(Stored data)

★ ★ ★

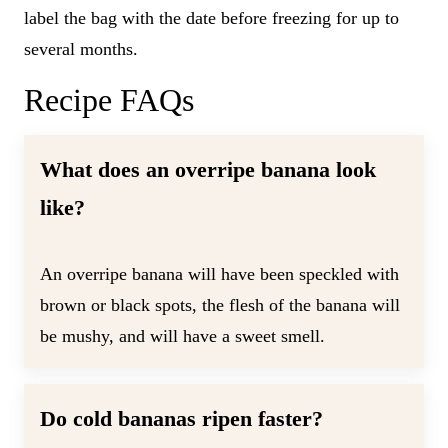
label the bag with the date before freezing for up to
several months.
Recipe FAQs
What does an overripe banana look
like?
An overripe banana will have been speckled with
brown or black spots, the flesh of the banana will
be mushy, and will have a sweet smell.
Do cold bananas ripen faster?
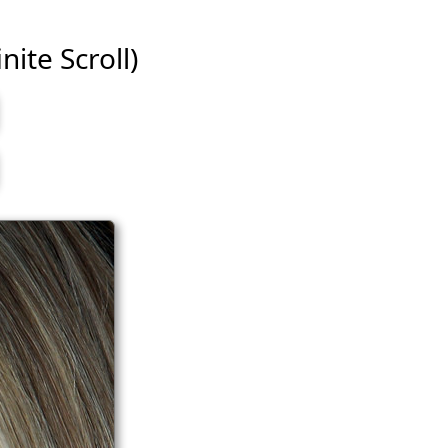
nite Scroll)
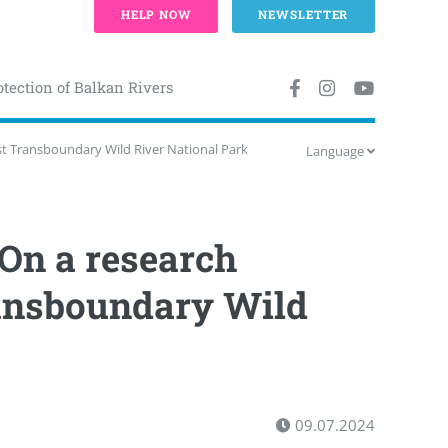
HELP NOW
NEWSLETTER
otection of Balkan Rivers
st Transboundary Wild River National Park
Language
On a research
Transboundary Wild
09.07.2024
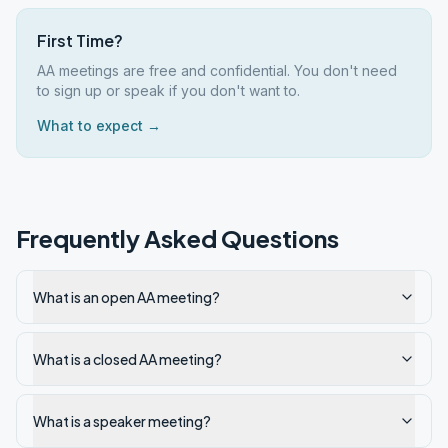
First Time?
AA meetings are free and confidential. You don't need
to sign up or speak if you don't want to.
What to expect →
Frequently Asked Questions
What is an open AA meeting?
What is a closed AA meeting?
What is a speaker meeting?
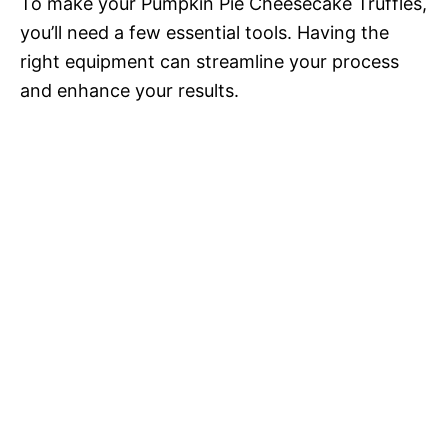
To make your Pumpkin Pie Cheesecake Truffles,
you’ll need a few essential tools. Having the
right equipment can streamline your process
and enhance your results.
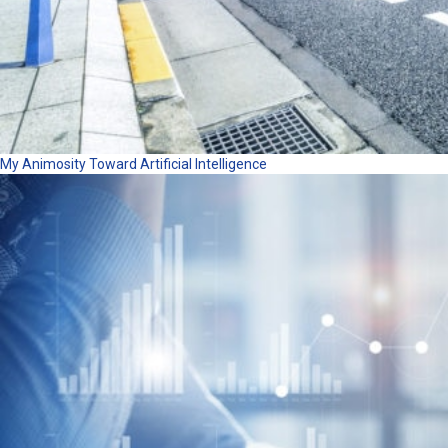
My Animosity Toward Artificial Intelligence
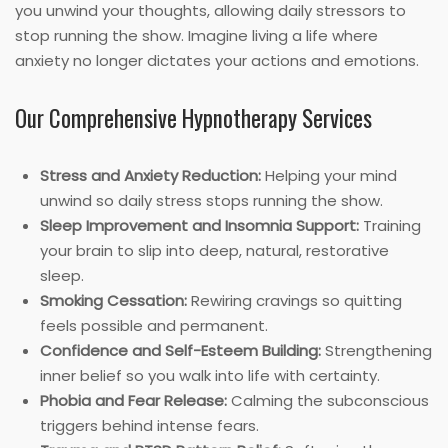
you unwind your thoughts, allowing daily stressors to
stop running the show. Imagine living a life where
anxiety no longer dictates your actions and emotions.
Our Comprehensive Hypnotherapy Services
Stress and Anxiety Reduction:
Helping your mind
unwind so daily stress stops running the show.
Sleep Improvement and Insomnia Support:
Training
your brain to slip into deep, natural, restorative
sleep.
Smoking Cessation:
Rewiring cravings so quitting
feels possible and permanent.
Confidence and Self-Esteem Building:
Strengthening
inner belief so you walk into life with certainty.
Phobia and Fear Release:
Calming the subconscious
triggers behind intense fears.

★ ★ ★

**Aim of the exercise:**
Could the entries above be returned verbatim, with no pictures included?

**Solution for this problem:**
label the bag with the date before freezing for up to
several months.
Recipe FAQs
What does an overripe banana look
like?
An overripe banana will have been speckled with
brown or black spots, the flesh of the banana will
be mushy, and will have a sweet smell.
Do cold bananas ripen faster?
nite Scroll)
HELP NOW
NEWSLETTER
otection of Balkan Rivers
st Transboundary Wild River National Park
Language
On a research
Transboundary Wild
09.07.2024
First Time?
AA meetings are free and confidential. You don't need
to sign up or speak if you don't want to.
What to expect →
Frequently Asked Questions
What is an open AA meeting?
What is a closed AA meeting?
What is a speaker meeting?
To make your Pumpkin Pie Cheesecake Truffles,
you’ll need a few essential tools. Having the
right equipment can streamline your process
and enhance your results.
My Animosity Toward Artificial Intelligence
you unwind your thoughts, allowing daily stressors to
stop running the show. Imagine living a life where
anxiety no longer dictates your actions and emotions.
Our Comprehensive Hypnotherapy Services
Stress and Anxiety Reduction:
Helping your mind
unwind so daily stress stops running the show.
Sleep Improvement and Insomnia Support:
Training
your brain to slip into deep, natural, restorative
sleep.
Smoking Cessation:
Rewiring cravings so quitting
feels possible and permanent.
Confidence and Self-Esteem Building:
Strengthening
inner belief so you walk into life with certainty.
Phobia and Fear Release:
Calming the subconscious
triggers behind intense fears.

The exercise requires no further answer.